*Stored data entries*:
--------------------

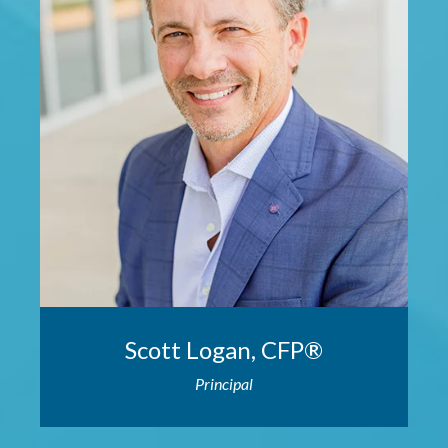
Scott Logan, CFP®
Principal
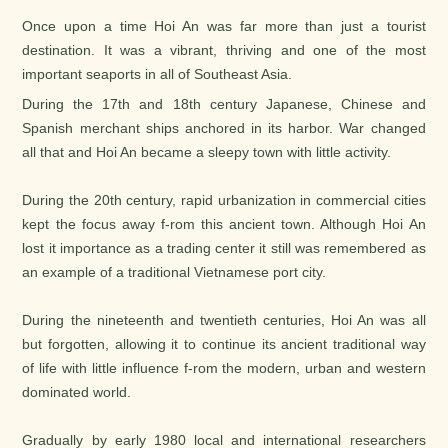
Once upon a time Hoi An was far more than just a tourist
destination. It was a vibrant, thriving and one of the most
important seaports in all of Southeast Asia.
During the 17th and 18th century Japanese, Chinese and
Spanish merchant ships anchored in its harbor. War changed
all that and Hoi An became a sleepy town with little activity.
During the 20th century, rapid urbanization in commercial cities
kept the focus away f-rom this ancient town. Although Hoi An
lost it importance as a trading center it still was remembered as
an example of a traditional Vietnamese port city.
During the nineteenth and twentieth centuries, Hoi An was all
but forgotten, allowing it to continue its ancient traditional way
of life with little influence f-rom the modern, urban and western
dominated world.
Gradually by early 1980 local and international researchers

--------------------

After locating the line that holds "an example of", print it and each line after it through the end of the data, exactly as it stands.

an example of a traditional Vietnamese port city.
During the nineteenth and twentieth centuries, Hoi An was all
but forgotten, allowing it to continue its ancient traditional way
of life with little influence f-rom the modern, urban and western
dominated world.
Gradually by early 1980 local and international researchers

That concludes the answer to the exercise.